So I am a basket case again. A pathetic excuse of a man. I've posted this in another segment but sometimes venting helps a bit. I hate that I find nothing enjoyable. I hate that I feel alone even when I am at the in-laws with the kids. I hate that I can't do much to ease the pain. THe last 6 weeks has seemed like a year.


----------



## Frostflower (Jul 22, 2012)

Mark72 said:


> Still not coping well. Bypass was done 8/7 and I am not really allowed to do a lot of exercise. I did take a few walks today which helped some. I still bawl like a baby just about every day. Things started to look up for a couple weeks but I had a bad day yesterday (pain from the surgery coupled with just feeling lonely) so I was moping around her parents house. She was snippy to me, I asked her to stop picking at me.
> At that moment everything positive went away. Back to square one. She is not coming to the 2nd MC and started talking about "lets just get this (divorce) over with.
> 
> So I am a basket case again. A pathetic excuse of a man. I've posted this in another segment but sometimes venting helps a bit. I hate that I find nothing enjoyable. I hate that I feel alone even when I am at the in-laws with the kids. I hate that I can't do much to ease the pain. THe last 6 weeks has seemed like a year.
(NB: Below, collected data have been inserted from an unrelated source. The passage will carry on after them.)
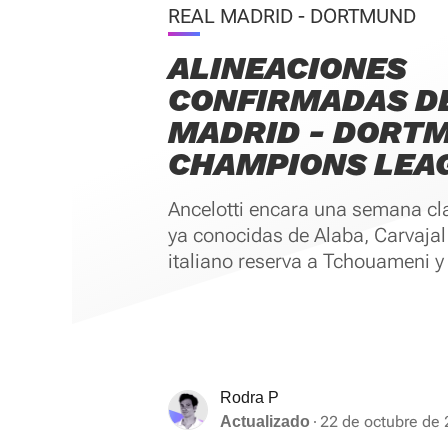
REAL MADRID - DORTMUND
ALINEACIONES
CONFIRMADAS D
MADRID - DORT
CHAMPIONS LEA
Ancelotti encara una semana cl
ya conocidas de Alaba, Carvajal
italiano reserva a Tchouameni 
Rodra P
22 de octubre de 
Actualizado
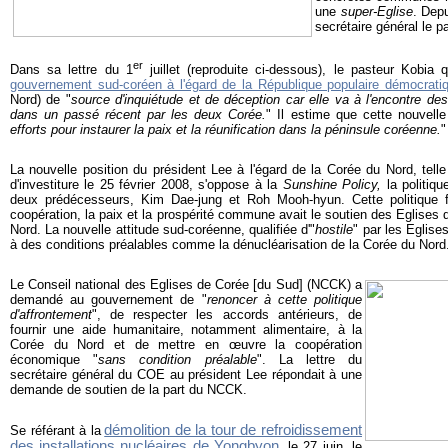
une
super-Eglise
. Dep
secrétaire général le 
er
Dans sa lettre du 1
juillet (reproduite ci-dessous), le pasteur Kobia qu
gouvernement sud-coréen à l'égard de la République populaire démocrati
Nord) de "
source d'inquiétude et de déception car elle va à l'encontre d
dans un passé récent par les deux Corée.
" Il estime que cette nouvelle 
efforts pour instaurer la paix et la réunification dans la péninsule coréenne.
"
La nouvelle position du président Lee à l'égard de la Corée du Nord, tell
d'investiture le 25 février 2008, s'oppose à la
Sunshine Policy,
la politiq
deux prédécesseurs, Kim Dae-jung et Roh Mooh-hyun. Cette politique fo
coopération, la paix et la prospérité commune avait le soutien des Eglises
Nord. La nouvelle attitude sud-coréenne, qualifiée d'"
hostile
" par les Eglise
à des conditions préalables comme la dénucléarisation de la Corée du Nord
Le Conseil national des Eglises de Corée [du Sud] (NCCK) a
demandé au gouvernement de "
renoncer à cette politique
d'affrontement
", de respecter les accords antérieurs, de
fournir une aide humanitaire, notamment alimentaire, à la
Corée du Nord et de mettre en œuvre la coopération
économique "
sans condition préalable
". La lettre du
secrétaire général du COE au président Lee répondait à une
demande de soutien de la part du NCCK.
démolition de la tour de refroidissement
Se référant à la
des installations nucléaires de Yongbyon
, le 27 juin, le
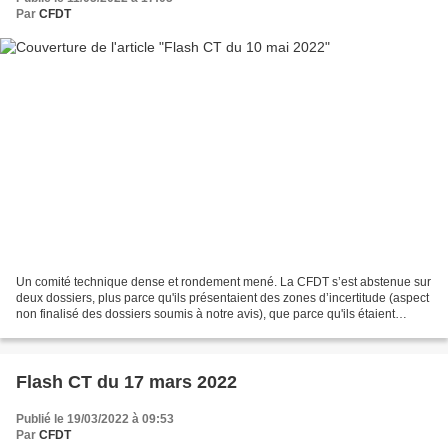
Par
CFDT
Un comité technique dense et rondement mené. La CFDT s’est abstenue sur
deux dossiers, plus parce qu'ils présentaient des zones d’incertitude (aspect
non finalisé des dossiers soumis à notre avis), que parce qu'ils étaient
négatifs sur le fond. 1/ Bilan...
Flash CT du 17 mars 2022
Publié le 19/03/2022 à 09:53
Par
CFDT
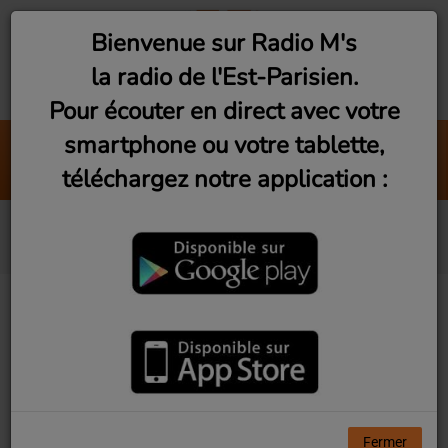
Bienvenue sur Radio M's
la radio de l'Est-Parisien.
Pour écouter en direct avec votre
smartphone ou votre tablette,
Melody Temp Harmony
téléchargez notre application :
Bernard Lavilliers & Jimmy Cliff
Qui sommes nous ?
08 MARS 2018
Radio M’s
est une radio web de l’est-parisien
implantée
à Montreuil (93). Elle a vu le jour en février 2018, à
l’initiative d’une petite équipe ancrée dans le tissu
Fermer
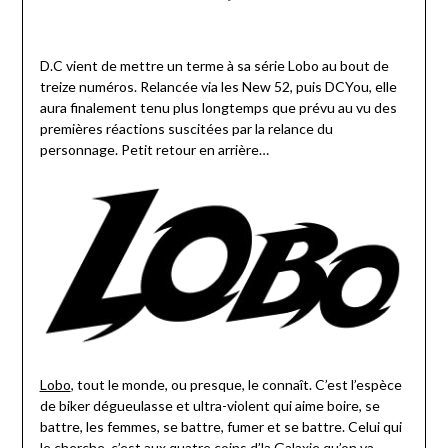
D.C vient de mettre un terme à sa série Lobo au bout de
treize numéros. Relancée via les New 52, puis DCYou, elle
aura finalement tenu plus longtemps que prévu au vu des
premières réactions suscitées par la relance du
personnage. Petit retour en arrière…
Lobo
, tout le monde, ou presque, le connaît. C’est l’espèce
de biker dégueulasse et ultra-violent qui aime boire, se
battre, les femmes, se battre, fumer et se battre. Celui qui
le cherche, c’est aux quatre coins d’la Galaxie qu’on va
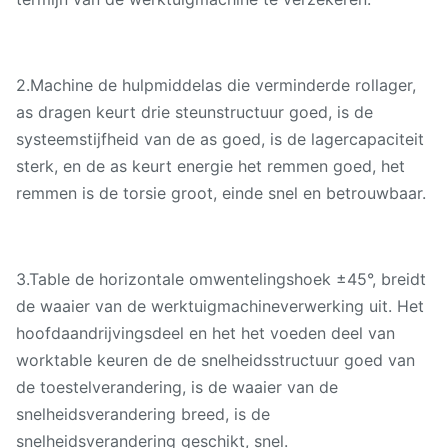
2.Machine de hulpmiddelas die verminderde rollager,
as dragen keurt drie steunstructuur goed, is de
systeemstijfheid van de as goed, is de lagercapaciteit
sterk, en de as keurt energie het remmen goed, het
remmen is de torsie groot, einde snel en betrouwbaar.
3.Table de horizontale omwentelingshoek ±45°, breidt
de waaier van de werktuigmachineverwerking uit. Het
hoofdaandrijvingsdeel en het het voeden deel van
worktable keuren de de snelheidsstructuur goed van
de toestelverandering, is de waaier van de
snelheidsverandering breed, is de
snelheidsverandering geschikt, snel.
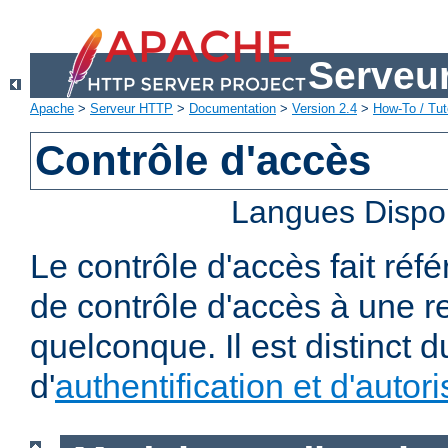
Serveu
Apache
>
Serveur HTTP
>
Documentation
>
Version 2.4
>
How-To / Tut
Contrôle d'accès
Langues Dispo
Le contrôle d'accès fait réf
de contrôle d'accès à une 
quelconque. Il est distinct 
d'
authentification et d'autori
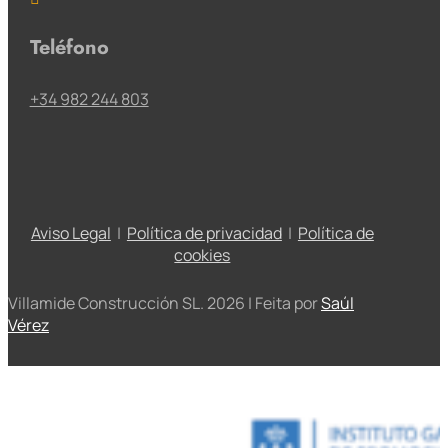
Teléfono
+34 982 244 803
Aviso Legal
|
Política de privacidad
|
Política de
cookies
Villamide Construcción SL. 2026 | Feita por
Saúl
Vérez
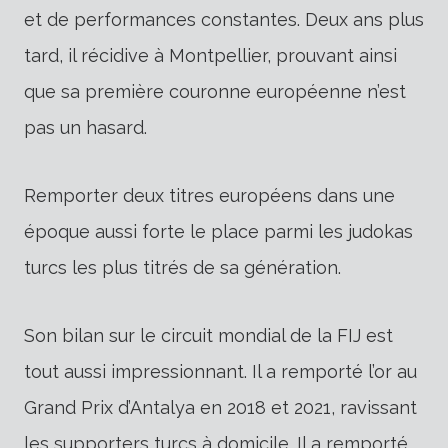
et de performances constantes. Deux ans plus
tard, il récidive à Montpellier, prouvant ainsi
que sa première couronne européenne n’est
pas un hasard.
Remporter deux titres européens dans une
époque aussi forte le place parmi les judokas
turcs les plus titrés de sa génération.
Son bilan sur le circuit mondial de la FIJ est
tout aussi impressionnant. Il a remporté l’or au
Grand Prix d’Antalya en 2018 et 2021, ravissant
les supporters turcs à domicile. Il a remporté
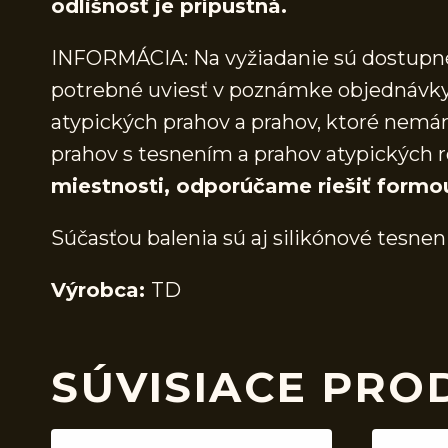
odlišnosť je prípustná.
INFORMÁCIA: Na vyžiadanie sú dostupné 
potrebné uviesť v poznámke objednávky.
atypických prahov a prahov, ktoré nem
prahov s tesnením a prahov atypických r
miestnosti, odporúčame riešiť formo
Súčasťou balenia sú aj silikónové tesnen
Výrobca:
TD
SÚVISIACE PRO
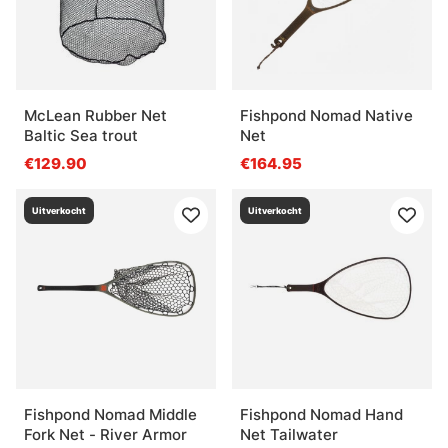
McLean Rubber Net
Fishpond Nomad Native
Baltic Sea trout
Net
€129.90
€164.95
Uitverkocht
Uitverkocht
Fishpond Nomad Middle
Fishpond Nomad Hand
Fork Net - River Armor
Net Tailwater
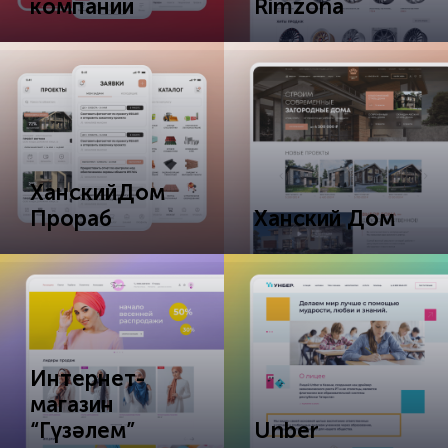
компании
Rimzona
ХанскийДом
Прораб
Ханский Дом
Интернет-
магазин
“Гүзәлем”
Unber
Welcome back, Mark. Sounds like the surgery at least went well.

Your W is not being very considerate of a man who has just had major surgery, telling him how much she wants a D. isn't she a nurse? She should know better.

You are not a pathetic excuse for a man. You just had major cardiac surgery. That, in and of itself, is enough to throw your emotions for a loop. You are not in your own house. You have a spouse who seems to thinking of herself. No wonder you're down.

Are you having any contact with friends? If not, I would call around and get some of them to come and visit you. 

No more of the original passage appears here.